I'm using a function Distance() to calculate the distance between two nodes. I declare the function like this:

int Distance(int x1, int y1, int x2 , int y2)
{   
    int distance_x = x1-x2;
    int distance_y = y1- y2; 
    int distance = sqrt((distance_x * distance_x) + (distance_y * distance_y));
    return distance; 
}

In the main memory I have 2 for loops. What I need to know is if I can pass the values like this: Distance (i, j, i+1, j+1) .

for(int i = 0; i < No_Max; i++)
{
    for(int j = 0; j < No_Max; j++)
    {
        if(Distance(i, j, i+1, j+1) <= Radio_Range) // the function 
            node_degree[i] = node_degree[i] + 1;

        cout << node_degree[i] << endl;
    }  
}

Answer 1

函数的参数可以作为与该参数的类型匹配的任何表达式提供，也可以强制转换为该参数。

Answer 2

Tips : You should use double instead of int if you want to use sqrt :

http://www.cplusplus.com/reference/clibrary/cmath/sqrt/

Answer 3

It looks as if you are calling your Distance(int, int, int, int) function correctly.

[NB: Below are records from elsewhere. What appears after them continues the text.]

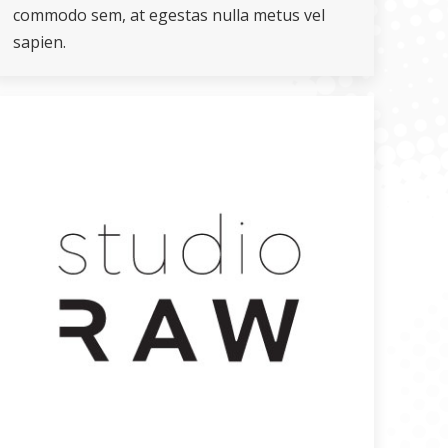
commodo sem, at egestas nulla metus vel
sapien.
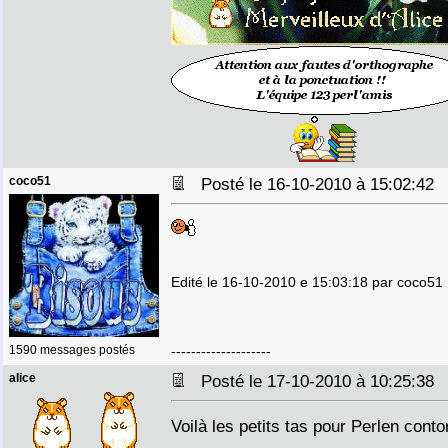
coco51
Posté le 16-10-2010 à 15:02:4
Edité le 16-10-2010 e 15:03:18 par coco51
1590 messages postés
--------------------
alice
Posté le 17-10-2010 à 10:25:3
Voilà les petits tas pour Perlen contor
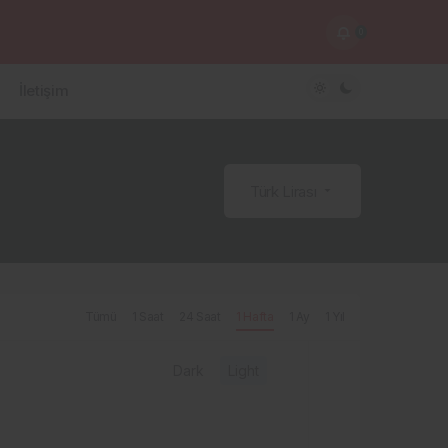
0
İletişim
Türk Lirası
Tümü
1 Saat
24 Saat
1 Hafta
1 Ay
1 Yıl
Dark
Light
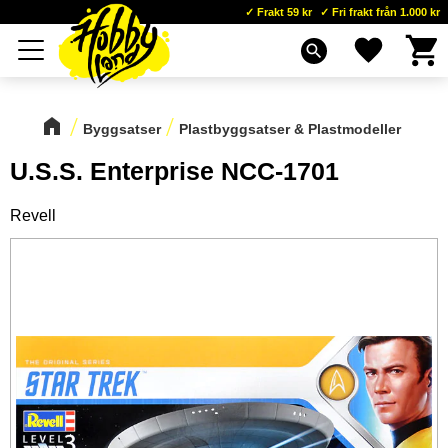
Frakt 59 kr
Fri frakt från 1.000 kr
Kundva
Favoriter
Meny
search
Byggsatser
Plastbyggsatser & Plastmodeller
U.S.S. Enterprise NCC-1701
Revell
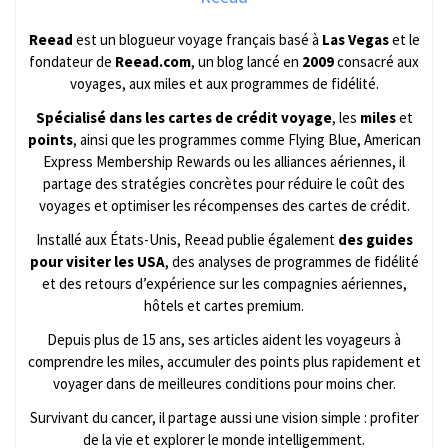
Reead
est un blogueur voyage français basé à
Las Vegas
et le
fondateur de
Reead.com
, un blog lancé en
2009
consacré aux
voyages, aux miles et aux programmes de fidélité.
Spécialisé dans les cartes de crédit voyage
, les
miles
et
points
, ainsi que les programmes comme Flying Blue, American
Express Membership Rewards ou les alliances aériennes, il
partage des stratégies concrètes pour réduire le coût des
voyages et optimiser les récompenses des cartes de crédit.
Installé aux États-Unis, Reead publie également
des guides
pour visiter les USA
, des analyses de programmes de fidélité
et des retours d’expérience sur les compagnies aériennes,
hôtels et cartes premium.
Depuis plus de 15 ans, ses articles aident les voyageurs à
comprendre les miles, accumuler des points plus rapidement et
voyager dans de meilleures conditions pour moins cher.
Survivant du cancer, il partage aussi une vision simple : profiter
de la vie et explorer le monde intelligemment.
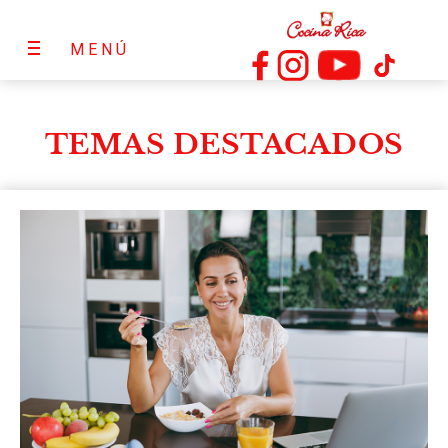
MENÚ
TEMAS DESTACADOS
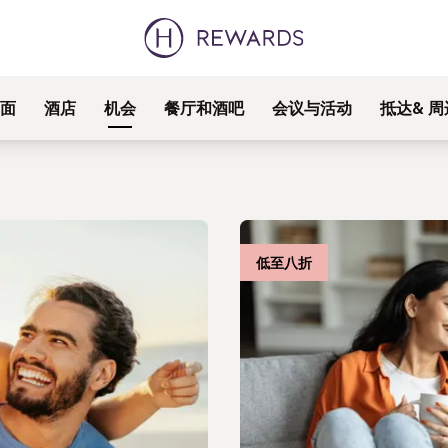
面
酒店
机会
餐厅和酒吧
会议与活动
抵达& 
低至八折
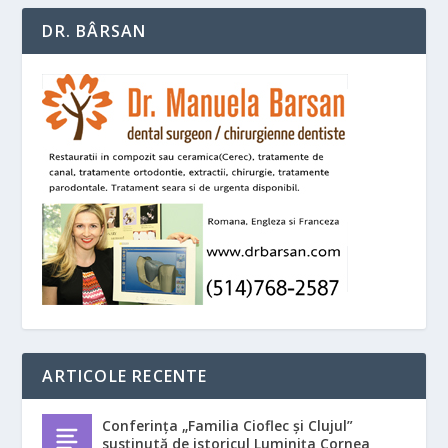
DR. BÂRSAN
ARTICOLE RECENTE
Conferința „Familia Cioflec și Clujul”
susținută de istoricul Luminița Cornea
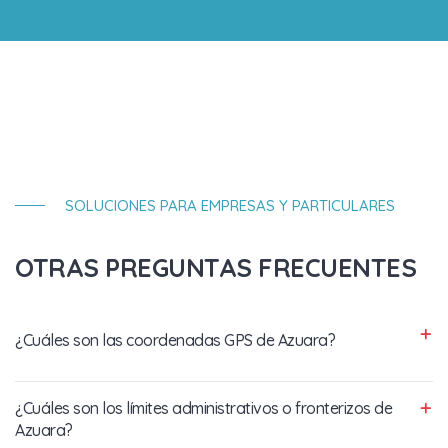
SOLUCIONES PARA EMPRESAS Y PARTICULARES
OTRAS PREGUNTAS FRECUENTES
¿Cuáles son las coordenadas GPS de Azuara?
¿Cuáles son los límites administrativos o fronterizos de
Azuara?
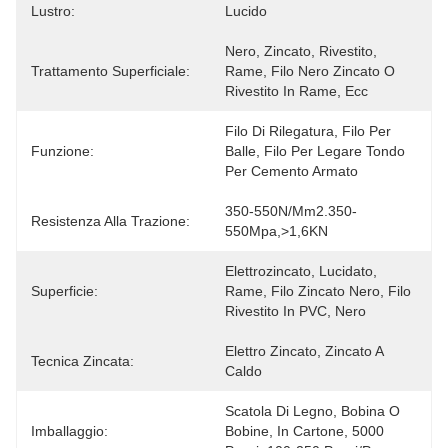
Lustro:
Lucido
Nero, Zincato, Rivestito, 
Trattamento Superficiale:
Rame, Filo Nero Zincato O 
Rivestito In Rame, Ecc
Filo Di Rilegatura, Filo Per 
Funzione:
Balle, Filo Per Legare Tondo 
Per Cemento Armato
350-550N/mm2.350-
Resistenza Alla Trazione:
550Mpa,>1,6KN
Elettrozincato, Lucidato, 
Superficie:
Rame, Filo Zincato Nero, Filo 
Rivestito In PVC, Nero
Elettro Zincato, Zincato A 
Tecnica Zincata:
Caldo
Scatola Di Legno, Bobina O 
Imballaggio:
Bobine, In Cartone, 5000 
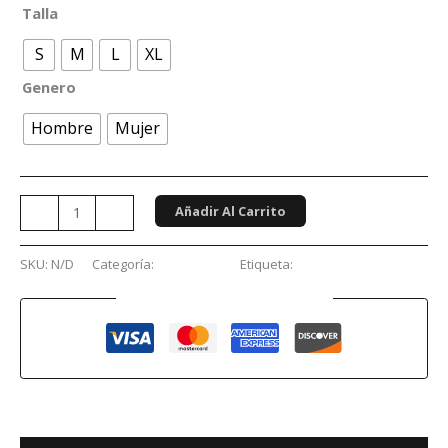
Talla
S
M
L
XL
Genero
Hombre
Mujer
Añadir Al Carrito
-
+
SKU:
N/D
Categoría:
Conciertos
Etiqueta:
Helloween
Guaranteed Safe Checkout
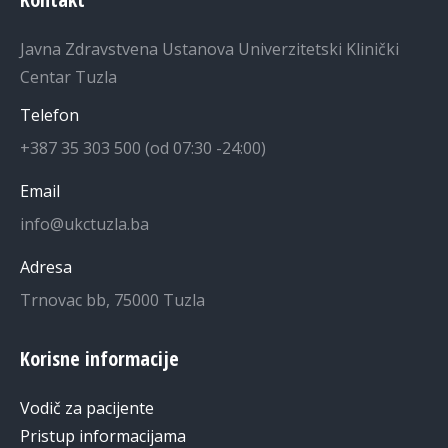
Javna Zdravstvena Ustanova Univerzitetski Klinički
Centar Tuzla
Telefon
+387 35 303 500 (od 07:30 -24:00)
Email
info@ukctuzla.ba
Adresa
Trnovac bb, 75000 Tuzla
Korisne informacije
Vodič za pacijente
Pristup informacijama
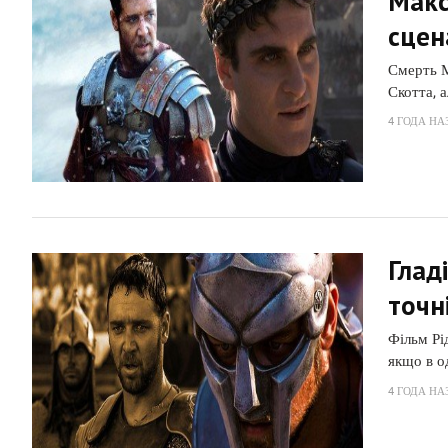
Макс
сцен
Смерть М
Скотта, 
4 ГОДА НА
Глад
точн
Фільм Рі
якщо в о
4 ГОДА НА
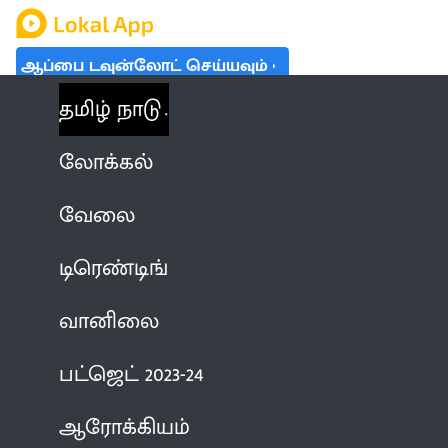
ஆப்பை டவுன்லோட் செய்யவும்
தமிழ் நாடு
லோக்கல்
வேலை
டிரெண்டிங்
வானிலை
பட்ஜெட் 2023-24
ஆரோக்கியம்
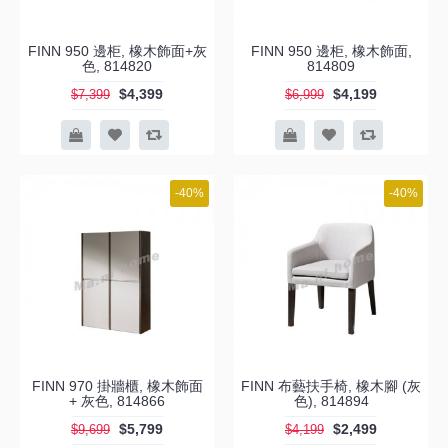
FINN 950 邊柜, 橡木飾面+灰
FINN 950 邊柜, 橡木飾面,
色, 814820
814809
$4,399
$4,199
$7,399
$6,999
-40%
-40%
FINN 970 掛牆櫃, 橡木飾面
FINN 布藝扶手椅, 橡木腳 (灰
+ 灰色, 814866
色), 814894
$5,799
$2,499
$9,699
$4,199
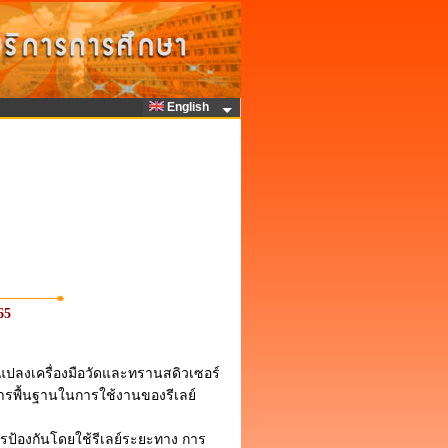
English
65
แปลงเครื่องมือวัดและทรานสดิวเซอร์
ารพื้นฐานในการใช้งานของรีเลย์
รป้องกันโดยใช้รีเลย์ระยะทาง การ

The following statement will call Distance() :

Distance (i, j, i+1, j+1);

This will store the value returned by Distance() in a variable:

int dist = Distance (i, j, i+1, j+1);

This will compare the value returned by Distance() (the left operand) to Radio_Range (the right operand). If the left operand is less than or equal to the right operand, it will be evaluated to 1 (true). Otherwise it will be 0 (false). If the overall value of the expression inside the if statement is non-zero, the statement or block immediately following the if statement will be executed:

if(Distance(i, j, i+1, j+1) <= Radio_Range)
   //Statement;

or:

if(Distance(i, j, i+1, j+1) <= Radio_Range){
   //Statement;
   //Statement;
   //...
}

However, the value returned by Distance() will be truncated to an integer. Thus, distance will not equal the actual distance unless (distance_x * distance_x) + (distance_y * distance_y) is a perfect square. For better precision, consider using a double . If you intend to have the function return an int , it would be wise to do an explicit type cast, eg:

int distance = (int)sqrt((distance_x * distance_x) + (distance_y * distance_y));

This will ensure that if you or anyone else looks at the code later on, they will not think the function is using the wrong data type.